Exposure Register

Exposure Register

The exposure register is a GDPR-oriented record of confirmed personal-data exposures (Article 30/33), with a 72-hour notification countdown. Logic lives in src/lib/register.ts; deadlines are computed in src/lib/gdpr.ts.

Entries

Each entry (ExposureRegisterEntry) documents one exposure:

Field	Meaning
title	Short description of the exposure
detectedAt	When the exposure was detected (starts the 72h clock)
status	ASSESSING, NOTIFIED, or NOT_REQUIRED
affectedCount	Number of affected employees
dataCategories	GDPR data categories involved
assessment	Free-text assessment notes
notifiedAt	When the supervisory authority was notified, if applicable

72-hour workflow

The deadline and countdown are computed, never stored, so they stay correct as time passes and can never drift from detectedAt:

• notificationDeadline = detectedAt + 72h.
• hoursRemaining counts down to that deadline.
• An entry is overdue only while still ASSESSING and past the deadline.
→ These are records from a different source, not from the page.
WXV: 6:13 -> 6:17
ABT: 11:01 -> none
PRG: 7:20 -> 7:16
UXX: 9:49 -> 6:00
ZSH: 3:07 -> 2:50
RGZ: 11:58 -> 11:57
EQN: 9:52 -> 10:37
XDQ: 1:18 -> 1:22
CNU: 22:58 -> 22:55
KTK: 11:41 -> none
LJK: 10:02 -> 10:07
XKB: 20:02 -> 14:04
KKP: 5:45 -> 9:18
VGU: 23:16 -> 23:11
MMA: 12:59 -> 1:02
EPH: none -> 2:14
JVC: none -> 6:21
Once NOTIFIED or NOT_REQUIRED, the clock is no longer pending.

Data categories are mapped to human labels via GDPR_CATEGORY_LABELS.

Evidence pack

evidenceCsv produces a flat field/value CSV for a single entry, suitable for an Article 33 notification dossier (title, detected-at, status, affected count, GDPR categories, deadline, notified-at, assessment). Cells are CSV-escaped.

Endpoints

Endpoint	Method	Auth	Description
/api/register	GET	any user	List register entries
/api/register	POST	ADMIN	Create an entry
/api/register/[id]	PATCH	ADMIN	Update status / assessment
/api/register/[id]/evidence	GET	any user	Download the evidence CSV

See Database Schema for the model and Roles and Permissions for who can edit entries.